Le premier usage pertinent du collage dans l'histoire de l'art moderne date de la période cubiste de Braque et de Picasso, alors préoccupés par la question de la création d'effets tridimensionnels par des moyens non sculpturaux. (3) Le fragment trompe-l'oeil collé de l'oeuvre cubiste trompera et détrompera à la fois, en révélant, par son intégration à la composition, sa nature illusoire. La provenance de ce même morceau emprunté au circuit des produits manufacturés dénotera une appropriation d'une technique d'art populaire et cherchera à ébranler les assises hiérarchiques du système des beaux-arts.

Aussi le collage renferme-t-il en ses opérations un aspect de 
« bricolage » au sens d'une activité ludique pure dans le rassemblement et le montage de fragments hétéroclites. L'artiste moderne sophistiqué retire évidemment un plaisir flagrant (4) à frôler de près une pratique d'art populaire et contribue par là à lui accorder ses lettres de noblesse.

Les dadaïstes et les surréalistes ont par la suite renchéri sur l'usage du collage car il permettait aux uns de s'aguerrir dans une esthétique de la provocation, aux autres de découvrir des associations psychiques incongrues. Les futurs expressionnistes abstraits américains y auraient été initiés par l'entremise de Peggy Guggenheim, qui aurait demandé à ses amis peintres Motherwell, Baziotes et Pollock de participer à la première exposition américaine de collages à la galerie Art of This Century, en compagnie des Picasso, Ernst, Miro, Braque et Arp, en 1943. (5)

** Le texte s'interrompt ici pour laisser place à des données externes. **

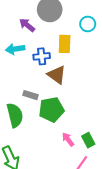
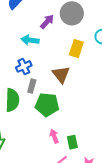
purple arrow: (27, 25) -> (47, 22), turned 77
blue cross: (42, 56) -> (24, 66), moved, turned -35
gray rectangle: (30, 95) -> (32, 86), turned 72

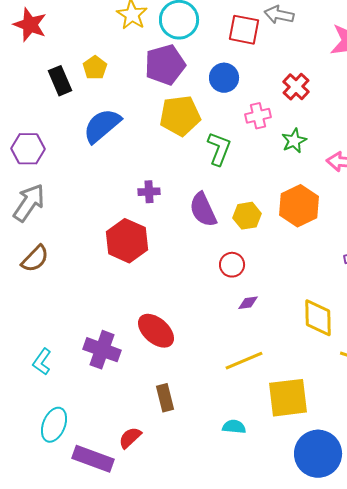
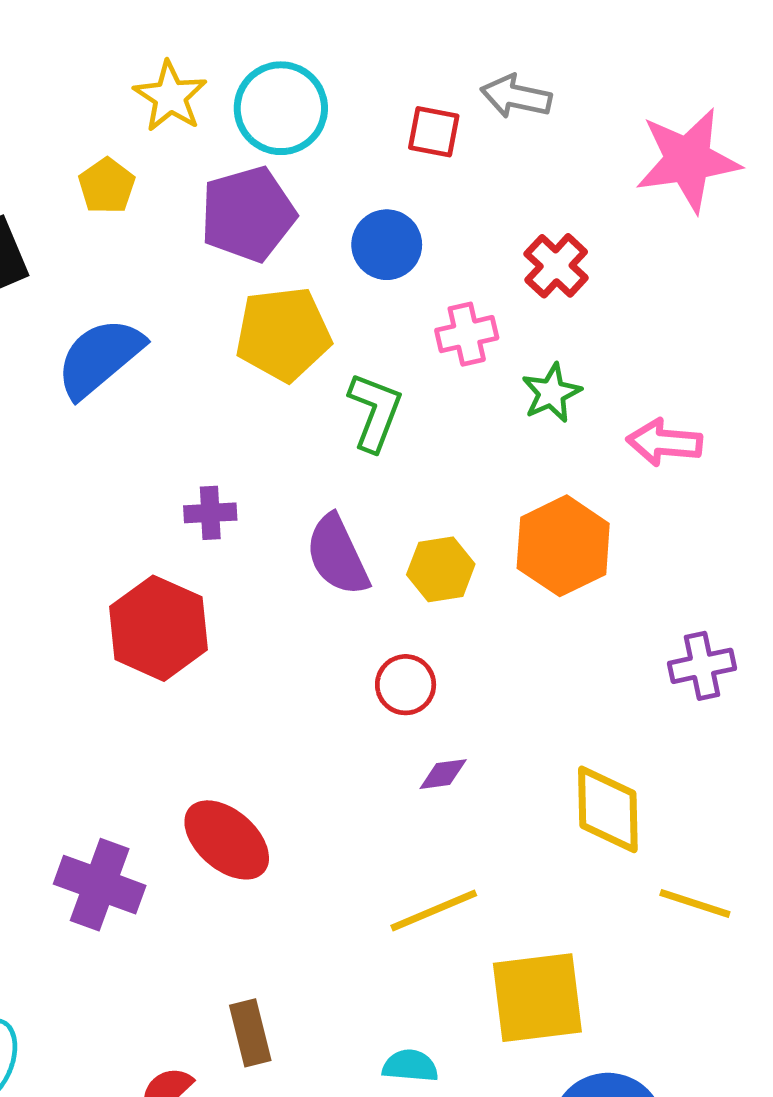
red square: (244, 30) -> (434, 132), size x0.7
yellow pentagon: (95, 68) -> (107, 186), moved
brown rectangle: (165, 398) -> (250, 1033), moved

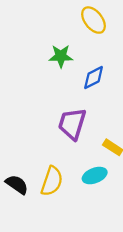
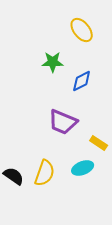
purple trapezoid: (72, 124) -> (63, 122), turned -84

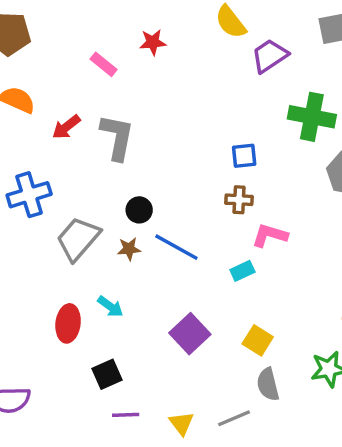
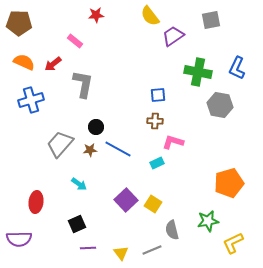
red star: (153, 42) -> (96, 15), moved
red arrow: (66, 127) -> (53, 64), moved
blue cross: (29, 195) -> (31, 100), moved
red ellipse: (68, 323) -> (36, 202), moved
yellow square: (258, 340) -> (153, 204), moved

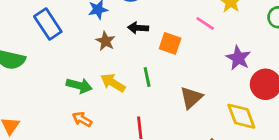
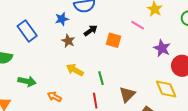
black arrow: (138, 28) -> (91, 31), turned 144
green line: (147, 77) -> (101, 78), moved
green arrow: (79, 86) -> (27, 81), moved
brown triangle: (191, 98) -> (127, 94), moved

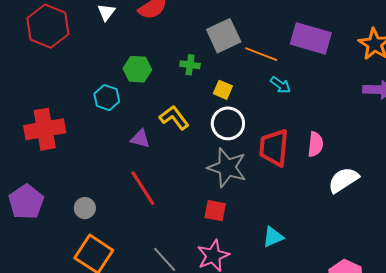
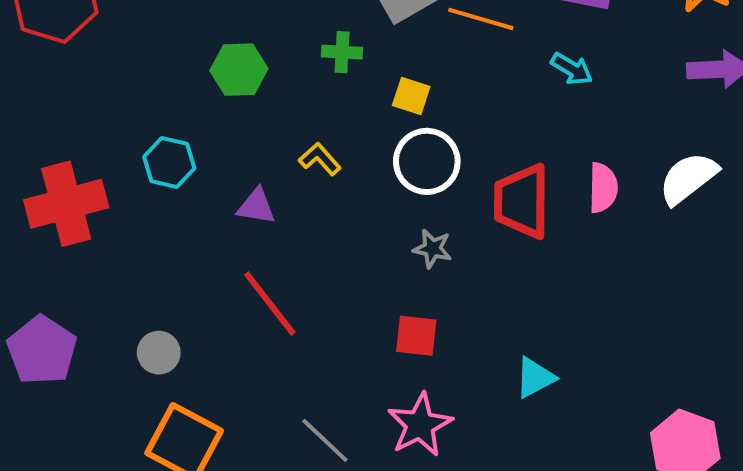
cyan arrow: (281, 85) -> (572, 69), moved
cyan hexagon: (107, 98) -> (169, 162), moved
yellow L-shape: (174, 118) -> (320, 159), size x0.7
gray star: (227, 168) -> (432, 249), size x0.5
white semicircle: (343, 180) -> (688, 178), moved

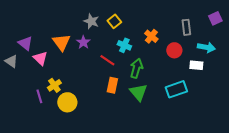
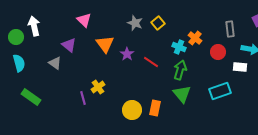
purple star: (83, 42) -> (127, 54), moved
cyan cross: (124, 45) -> (179, 47), moved
pink triangle: (40, 58) -> (84, 20), moved
orange rectangle: (112, 85) -> (155, 108), moved
yellow circle: (67, 102) -> (132, 110), moved

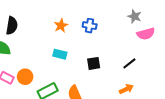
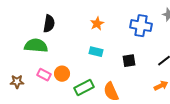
blue cross: (90, 26) -> (141, 26), moved, size x1.5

Harold Town fut un artiste accompli du collage dès la seconde partie des années cinquante et figure parmi les premiers Canadiens à en avoir effectué l'exercice savant; il cherche toujours d'ailleurs à y découvrir de nouvelles avenues. Il faut mentionner qu'en plus de contribuer à l'histoire de la révélation des codes illusionnistes de la représentation, le collage offrait une matrice inouïe dotée de possibilités combinatoires infinies. Harold Town ambitionnait, au début des années cinquante, de poursuivre le développement logique du cubisme et plus particulièrement du traitement de la surface bidimensionnelle. (6) L'oeuvre Trois musiciens, 1949-1950 (fig. 1) par exemple, dont la manière peut être qualifiée de cubisme expressionniste, démontre, par la densité et la multiplicité de ses facettes, une assimilation créative du cubisme. La filière cubiste constituera donc le filon prometteur par lequel l'artiste élaborera ses recherches (voir fig. 2).

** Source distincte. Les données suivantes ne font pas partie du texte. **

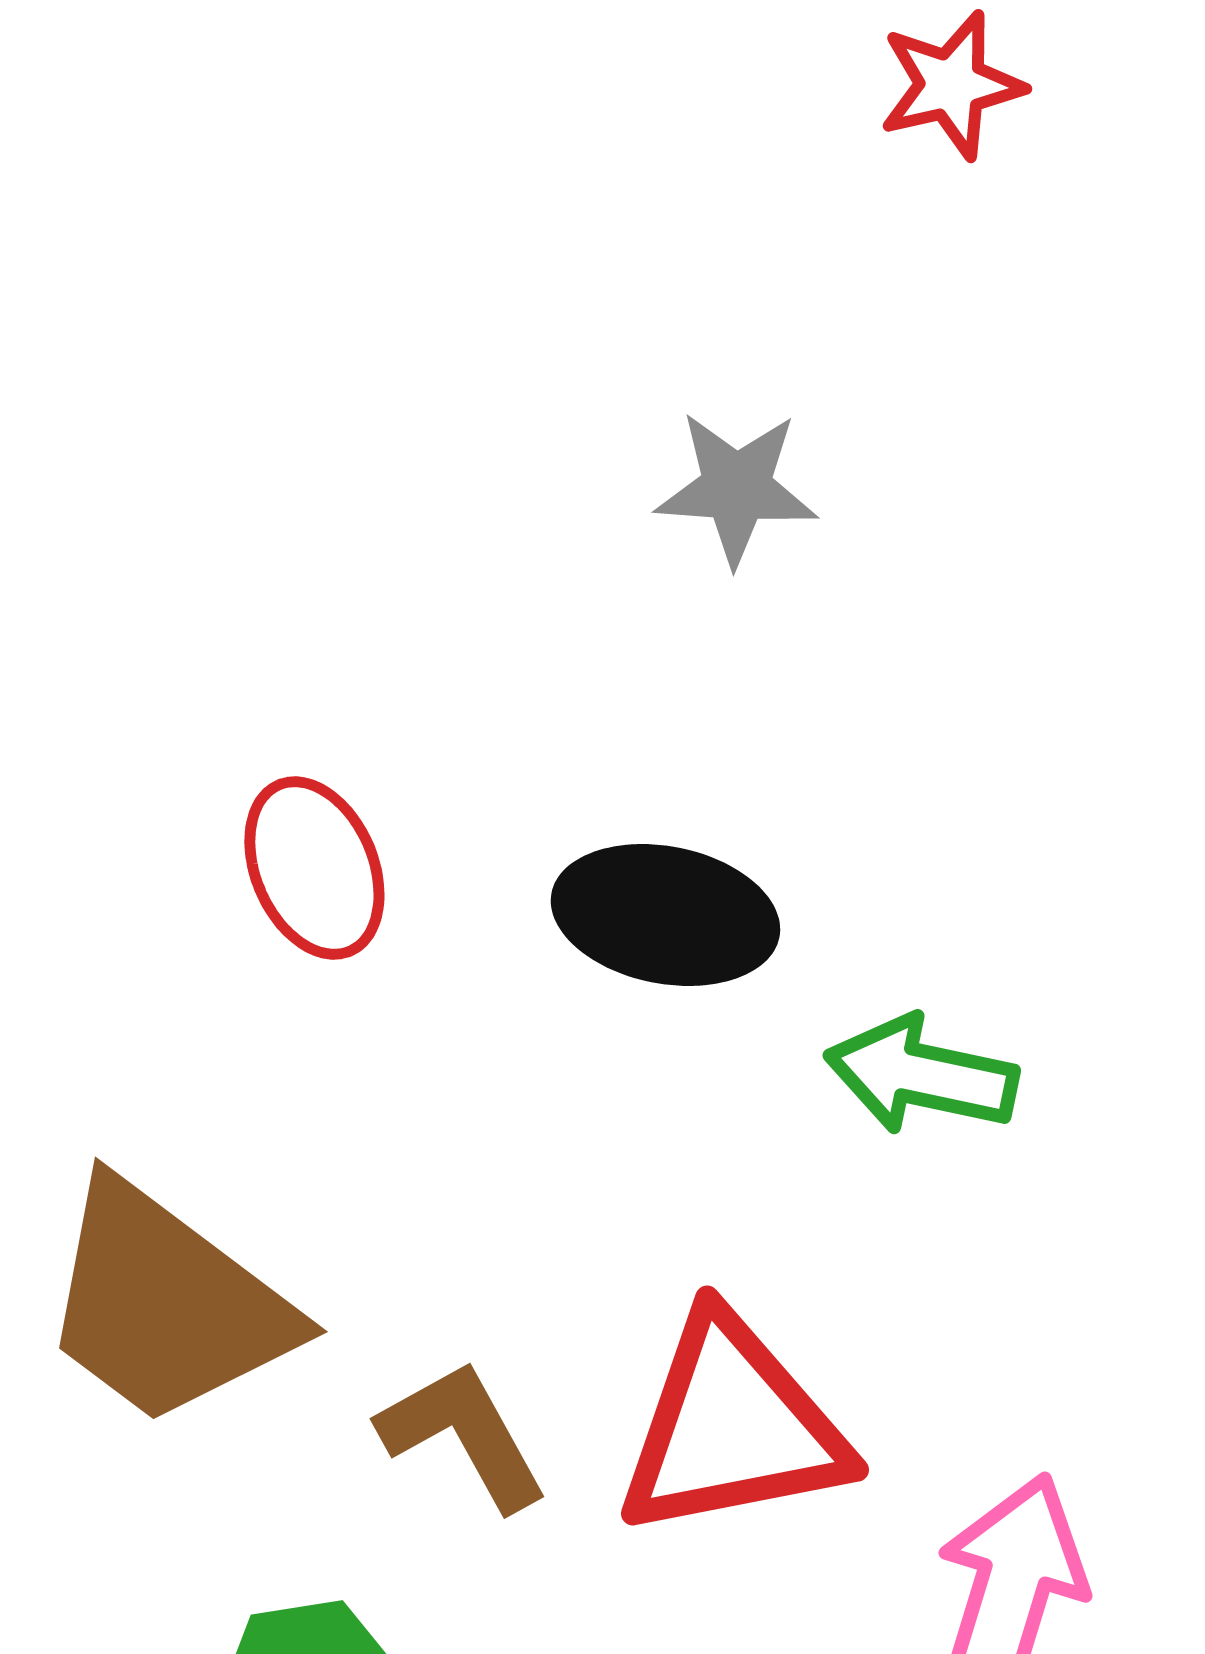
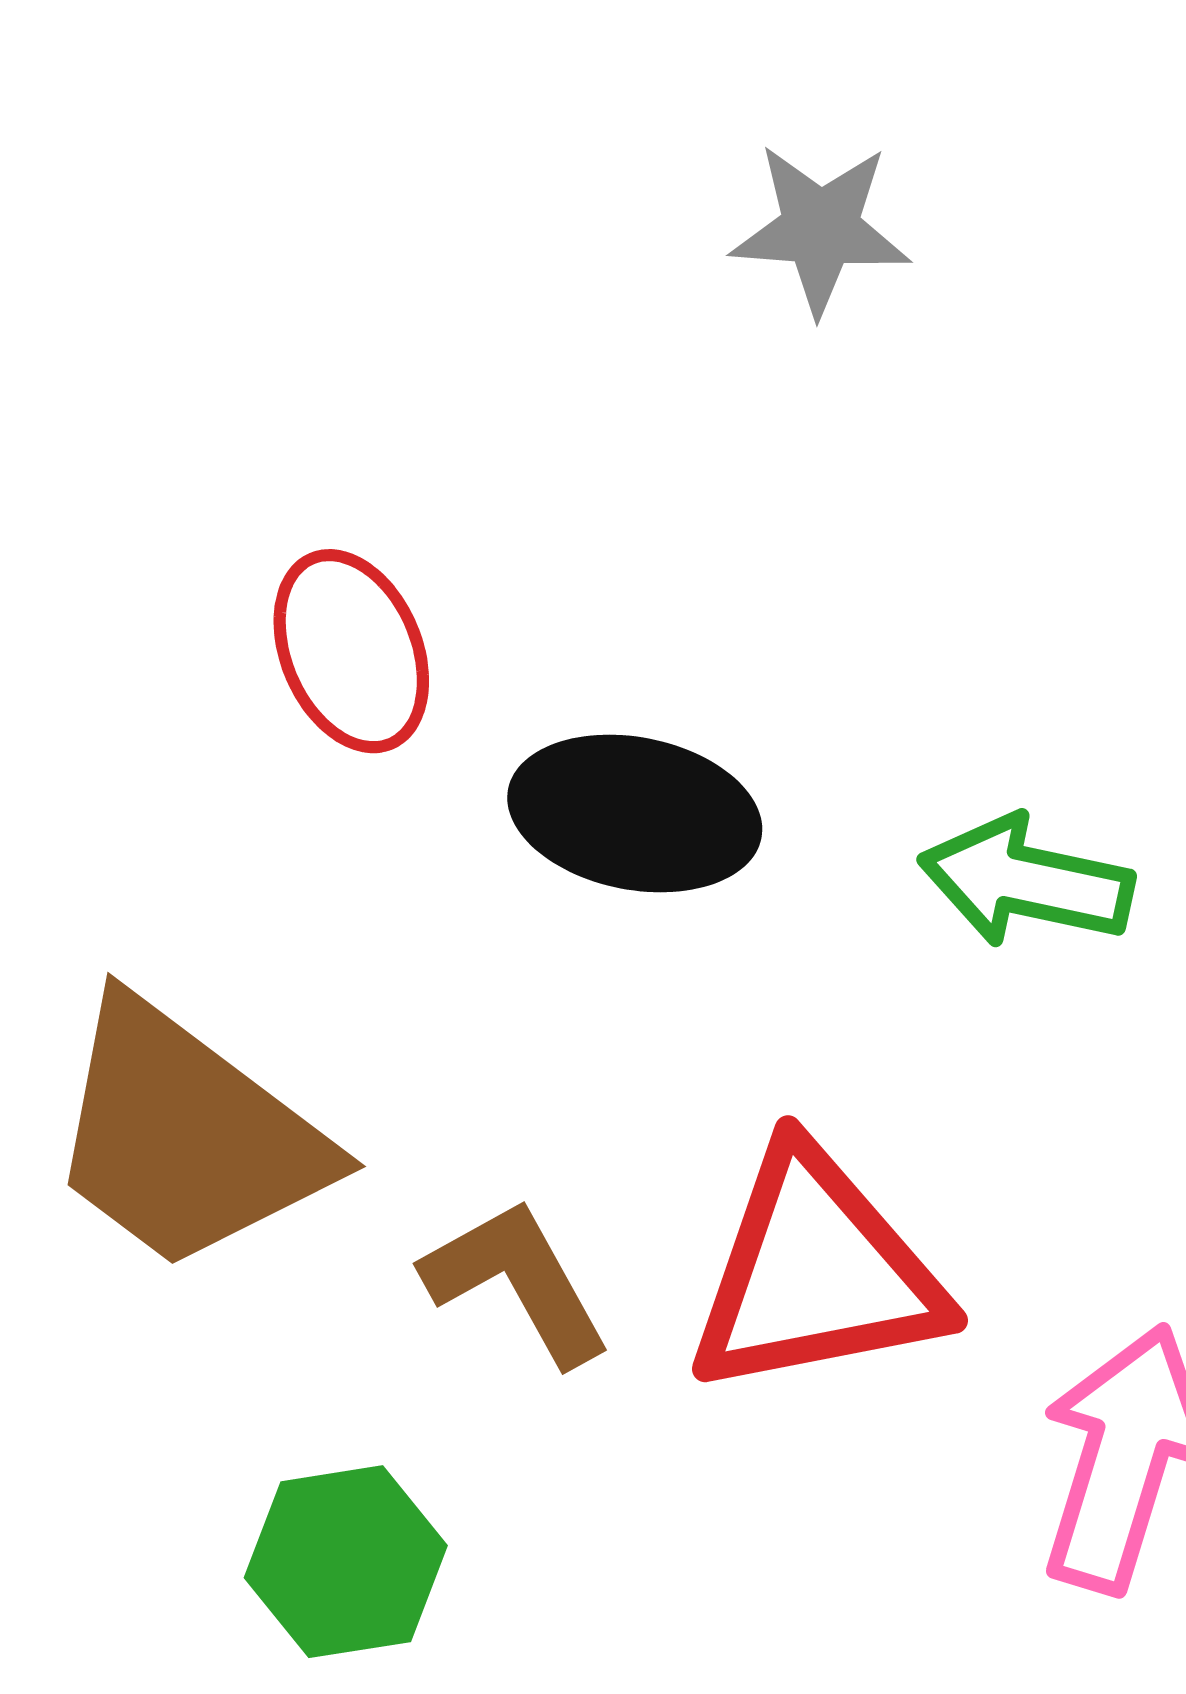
black ellipse: (665, 915) -> (635, 813), moved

L'artiste s'illustre vers le milieu des années cinquante par ses estampes (7) - des monotypes autographes (voir fig. 3). Cette série d'estampes, les « single autographic prints » - qu'une ingénieuse traduction française a désigné par le vocable de 
« litho-montages » (8) - présage l'abondante production de collages qui s'ensuivit. (9) Ces estampes sont composées à partir d'un montage d'éléments d'origines diverses dont le rôle est de créer différents effets de textures, de coloris et parfois de faibles niveaux de profondeur. (10) La procédure de montage s'avère le moteur essentiel de la composition.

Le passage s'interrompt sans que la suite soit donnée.